Это всегда был один и тот же ритуал, каждый раз проводимый ею очень тщательно, чтобы ничего не упустить. До сих пор Малин была уверена, что больше ей ничего не нужно. С Бьорном все кончено, но со временем она встретила бы кого-то другого, кому могла бы доверять, и с этим мужчиной у них тоже появились бы свои привычки на двоих, свой условный язык, и она бы точно знала, что в нем ей нравится, и с удовольствием бы каждый раз снова убеждалась, что он — все тот же, ну, может, совсем немного изменился.

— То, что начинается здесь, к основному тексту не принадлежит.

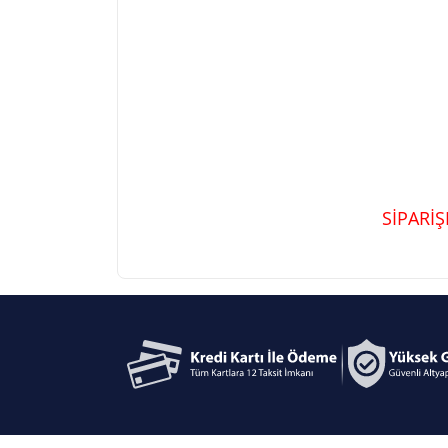
SİPARİ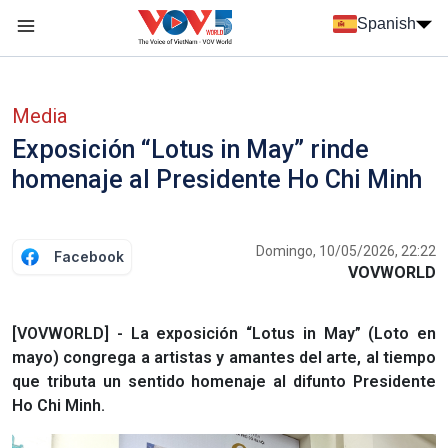
Nhảy đến nội dung
Spanish
Menu trang chủ tiếng Tây Ban Nha
Menu phụ tiếng Tây ban nha
Media
Exposición “Lotus in May” rinde
homenaje al Presidente Ho Chi Minh
Domingo, 10/05/2026, 22:22
Facebook
VOVWORLD
[VOVWORLD] - La exposición “Lotus in May” (Loto en
mayo) congrega a artistas y amantes del arte, al tiempo
que tributa un sentido homenaje al difunto Presidente
Ho Chi Minh.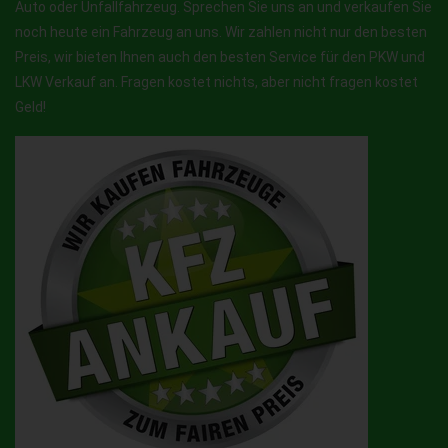
Auto oder Unfallfahrzeug. Sprechen Sie uns an und verkaufen Sie
noch heute ein Fahrzeug an uns. Wir zahlen nicht nur den besten
Preis, wir bieten Ihnen auch den besten Service für den PKW und
LKW Verkauf an. Fragen kostet nichts, aber nicht fragen kostet
Geld!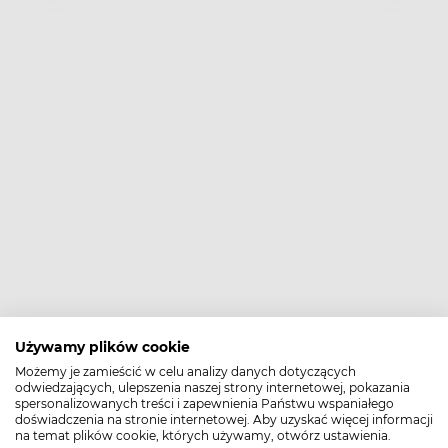
Używamy plików cookie
Możemy je zamieścić w celu analizy danych dotyczących
odwiedzających, ulepszenia naszej strony internetowej, pokazania
spersonalizowanych treści i zapewnienia Państwu wspaniałego
doświadczenia na stronie internetowej. Aby uzyskać więcej informacji
na temat plików cookie, których używamy, otwórz ustawienia.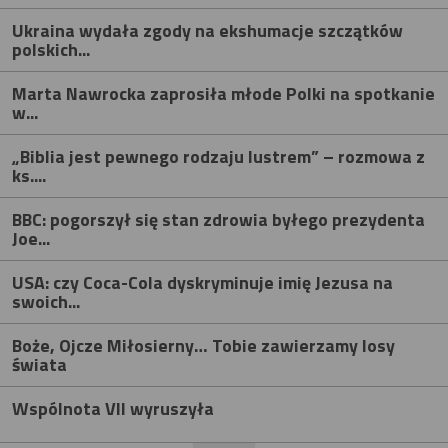
Ukraina wydała zgody na ekshumacje szczątków
polskich...
Marta Nawrocka zaprosiła młode Polki na spotkanie
w...
„Biblia jest pewnego rodzaju lustrem” – rozmowa z
ks....
BBC: pogorszył się stan zdrowia byłego prezydenta
Joe...
USA: czy Coca-Cola dyskryminuje imię Jezusa na
swoich...
Boże, Ojcze Miłosierny… Tobie zawierzamy losy
świata
Wspólnota VII wyruszyła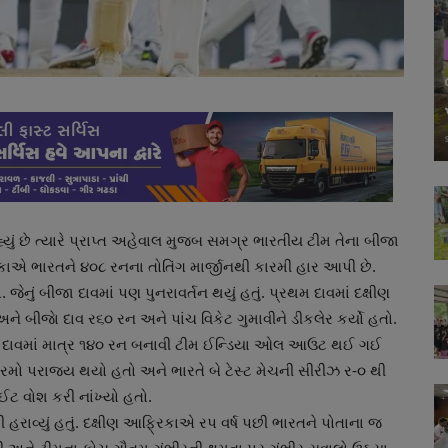
યું છે ત્યારે પ્રાપ્ત અહેવાલ મુજબ સમગ્ર ભારતીય ટીમ તેના બીજા
રિકાએ ભારતને ૪૦૮ રનના તોતિંગ માર્જીનથી કારમી હાર આપી છે.
ું બીજા દાવમાં પણ પુનરાવર્તન થયું હતું. પ્રથમ દાવમાં દક્ષીણ
ે બીજાે દાવ ર૬૦ રન અને પાંચ વિકેટ ગુમાવીને ડીકલેર કર્યો હતો.
ીજા દાવમાં માત્ર ૧૪૦ રન બનાવી ટીમ ઈન્ડિયા ઓલ આઉટ થઈ ગઈ
ારમો પરાજય થયો હતો અને ભારતે બે ટેસ્ટ મેચની સીરીઝ ર-૦ થી
ઈટ વોશ કરી નાંખ્યો હતો.
રાવ્યું હતું. દક્ષીણ આફ્રિકાએ રપ વર્ષ પછી ભારતને પોતાના જ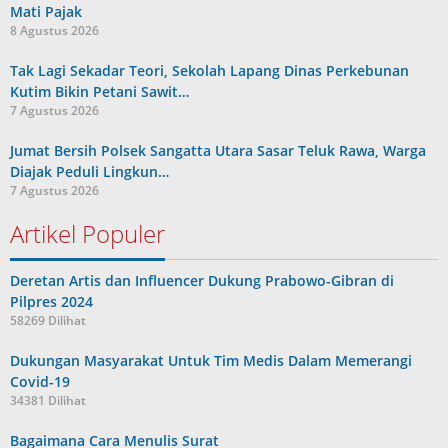
Mati Pajak
8 Agustus 2026
Tak Lagi Sekadar Teori, Sekolah Lapang Dinas Perkebunan
Kutim Bikin Petani Sawit…
7 Agustus 2026
Jumat Bersih Polsek Sangatta Utara Sasar Teluk Rawa, Warga
Diajak Peduli Lingkun…
7 Agustus 2026
Artikel Populer
Deretan Artis dan Influencer Dukung Prabowo-Gibran di
Pilpres 2024
58269 Dilihat
Dukungan Masyarakat Untuk Tim Medis Dalam Memerangi
Covid-19
34381 Dilihat
Bagaimana Cara Menulis Surat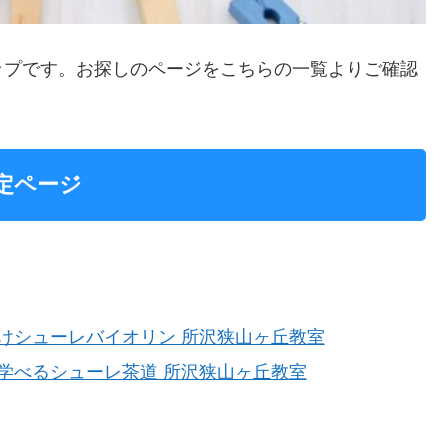
ップです。お探しのページをこちらの一覧よりご確認
定ページ
向けシューレバイオリン 所沢狭山ヶ丘教室
く学べるシューレ茶道 所沢狭山ヶ丘教室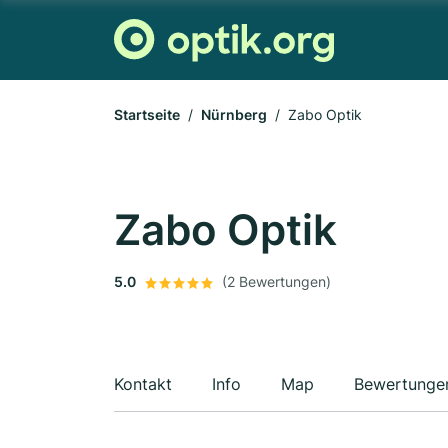
Startseite
Nürnberg
Zabo Optik
Zabo Optik
5.0
(2 Bewertungen)
Kontakt
Info
Map
Bewertunge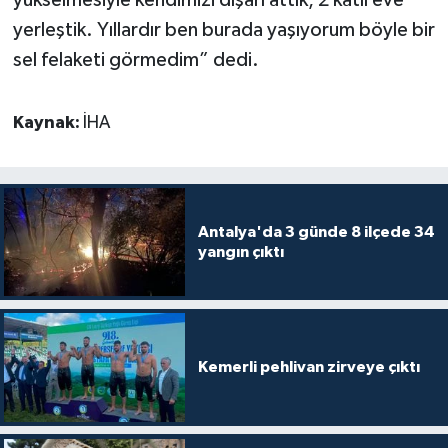
yerleştik. Yıllardır ben burada yaşıyorum böyle bir
sel felaketi görmedim” dedi.
Kaynak:
İHA
Antalya'da 3 günde 8 ilçede 34
yangın çıktı
Kemerli pehlivan zirveye çıktı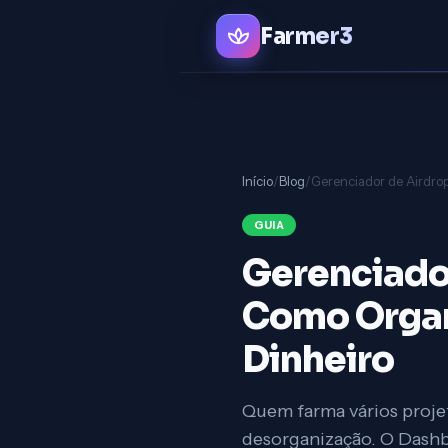
Farmer3
Início
/
Blog
/
GUIA
Gerenciado
Como Organi
Dinheiro
Quem farma vários proje
desorganização. O Dashb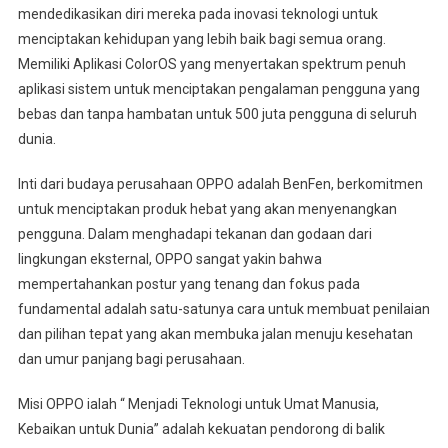
mendedikasikan diri mereka pada inovasi teknologi untuk
menciptakan kehidupan yang lebih baik bagi semua orang.
Memiliki Aplikasi ColorOS yang menyertakan spektrum penuh
aplikasi sistem untuk menciptakan pengalaman pengguna yang
bebas dan tanpa hambatan untuk 500 juta pengguna di seluruh
dunia.
Inti dari budaya perusahaan OPPO adalah BenFen, berkomitmen
untuk menciptakan produk hebat yang akan menyenangkan
pengguna. Dalam menghadapi tekanan dan godaan dari
lingkungan eksternal, OPPO sangat yakin bahwa
mempertahankan postur yang tenang dan fokus pada
fundamental adalah satu-satunya cara untuk membuat penilaian
dan pilihan tepat yang akan membuka jalan menuju kesehatan
dan umur panjang bagi perusahaan.
Misi OPPO ialah “ Menjadi Teknologi untuk Umat Manusia,
Kebaikan untuk Dunia” adalah kekuatan pendorong di balik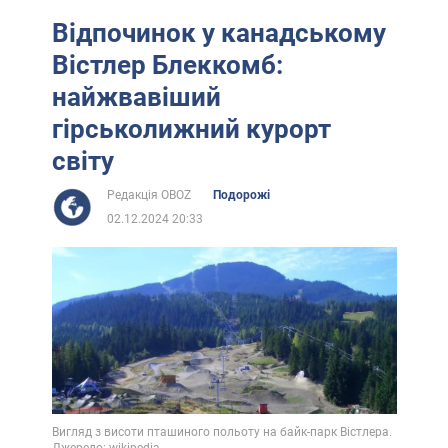
Відпочинок у канадському
Вістлер Блеккомб:
найжвавіший
гірськолижний курорт
світу
Редакція OBOZ
Подорожі
02.12.2024 20:33
Вигляд з висоти пташиного польоту на байк-парк Вістлера.
Джерело: wikipedia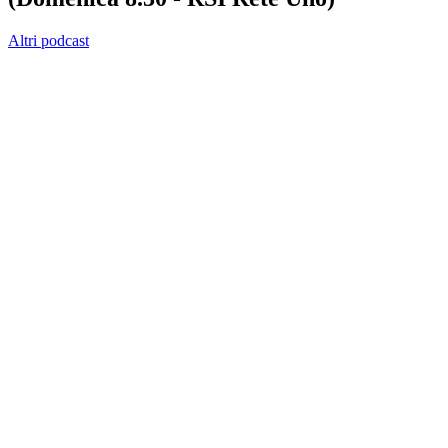
Altri podcast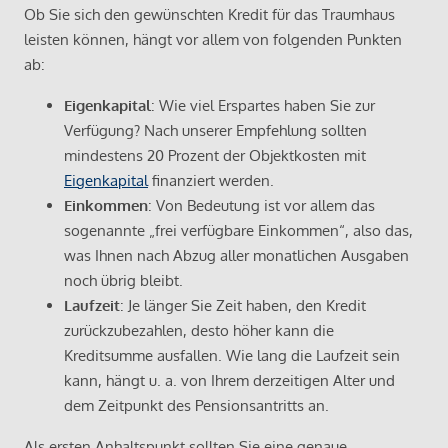
Ob Sie sich den gewünschten Kredit für das Traumhaus
leisten können, hängt vor allem von folgenden Punkten
ab:
Eigenkapital
: Wie viel Erspartes haben Sie zur
Verfügung? Nach unserer Empfehlung sollten
mindestens 20 Prozent der Objektkosten mit
Eigenkapital
finanziert werden.
Einkommen
: Von Bedeutung ist vor allem das
sogenannte „frei verfügbare Einkommen“, also das,
was Ihnen nach Abzug aller monatlichen Ausgaben
noch übrig bleibt.
Laufzeit
: Je länger Sie Zeit haben, den Kredit
zurückzubezahlen, desto höher kann die
Kreditsumme ausfallen. Wie lang die Laufzeit sein
kann, hängt u. a. von Ihrem derzeitigen Alter und
dem Zeitpunkt des Pensionsantritts an.
Als ersten Anhaltspunkt sollten Sie eine genaue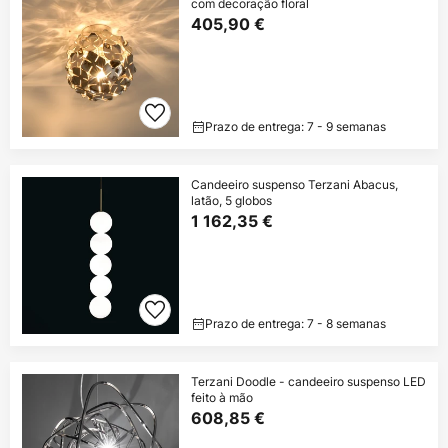
com decoração floral
405,90 €
Prazo de entrega: 7 - 9 semanas
Candeeiro suspenso Terzani Abacus,
latão, 5 globos
1 162,35 €
Prazo de entrega: 7 - 8 semanas
Terzani Doodle - candeeiro suspenso LED
feito à mão
608,85 €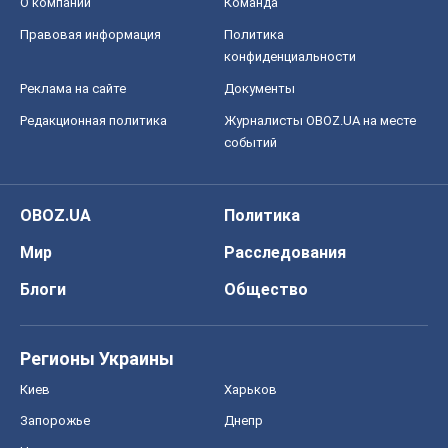
О компании
Команда
Правовая информация
Политика
конфиденциальности
Реклама на сайте
Документы
Редакционная политика
Журналисты OBOZ.UA на месте
событий
OBOZ.UA
Политика
Мир
Расследования
Блоги
Общество
Регионы Украины
Киев
Харьков
Запорожье
Днепр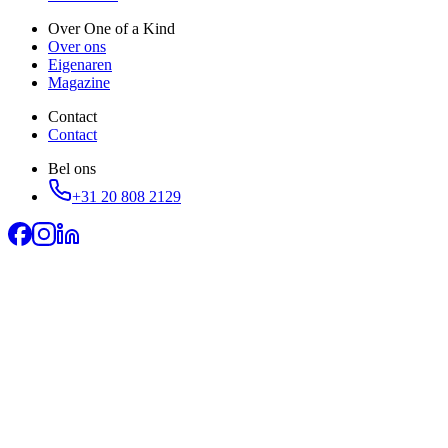
Over One of a Kind
Over ons
Eigenaren
Magazine
Contact
Contact
Bel ons
+31 20 808 2129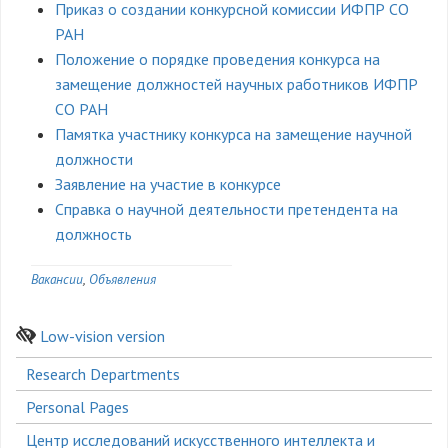
Приказ о создании конкурсной комиссии ИФПР СО
РАН
Положение о порядке проведения конкурса на
замещение должностей научных работников ИФПР
СО РАН
Памятка участнику конкурса на замещение научной
должности
Заявление на участие в конкурсе
Справка о научной деятельности претендента на
должность
Вакансии
Объявления
Low-vision version
Боковое
Research Departments
меню
Personal Pages
Центр исследований искусственного интеллекта и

Йен не дал ей присмотреться к себе. Здесь что-то было не так: может, он знает какие-то приемы, которые действуют на женщину помимо ее воли? Все ее привычки, все “нравится-не нравится”, были отставлены в сторону, как лишнее и несущественное, а на поверхность вышла новая безличная сила, и она увлекла Малин, подчинила своей воле. После такой встряски девушка чувствовала себя не то опустошенной, не то очистившейся. Собственное тело казалось ей незнакомым, словно его подменили. По рукам, ногам и животу то и дело пробегала теплая судорога, а потом на некоторое время устанавливалось что-то, похожее на штиль — словно тела и не было вовсе.
Возле кровати послышалось слабое шуршание. Малин поднялась посмотреть, что происходит — это Мимир дополз до нее. За прошедшие сутки он ожил и, хотя каждое движение давалось ему с трудом, начал потихоньку обследовать помещение. Кот переползал из угла в угол на локтях — ступать на обгоревшие подушечки пальцев он еще не мог. Принюхиваясь и поминутно чихая, потому что нос тоже пострадал, он проползал немного и, быстро уставая, засыпал прямо в том месте, до которого ему удалось доползти. Малин дважды обрабатывала его раны днем, еще раз перевязала их, когда вернулась домой. После процедуры Мимир, чуть подергивая хвостом, добрался до подстилки и затих. Теперь, видимо, он решил устроиться на ночлег, но запрыгнуть на кровать ему не удавалось, так что осталось только лечь поближе к человеку — на всякий случай.
Малин протянула руку и погладила кота по спине. В темноте полоски казались не рыжими, а бледно-серыми. В ответ на ласку Малин услышала тихое, но очень внятное урчание — после всех страданий и треволнений у этого героя еще оставались силы на благодарность. Она решила, что ляжет спать к нему головой — вдруг ночью Мимиру станет хуже? Девушка переместила подушку, накрылась одеялом и почти сразу же провалилась в темную пустоту.
ГЛАВА 8
Будильник должен был прозвонить в шесть, но Малин проснулась сама, на несколько минут раньше. Когда такое случалось, девушку охватывало какое-то смутное беспокойство — сон исчезал мгновенно, но во всем теле появлялась безвольная слабость, не позволявшая подняться сразу. Малин выключила ненужный будильник — в голове и так стоял какой-то электрический треск.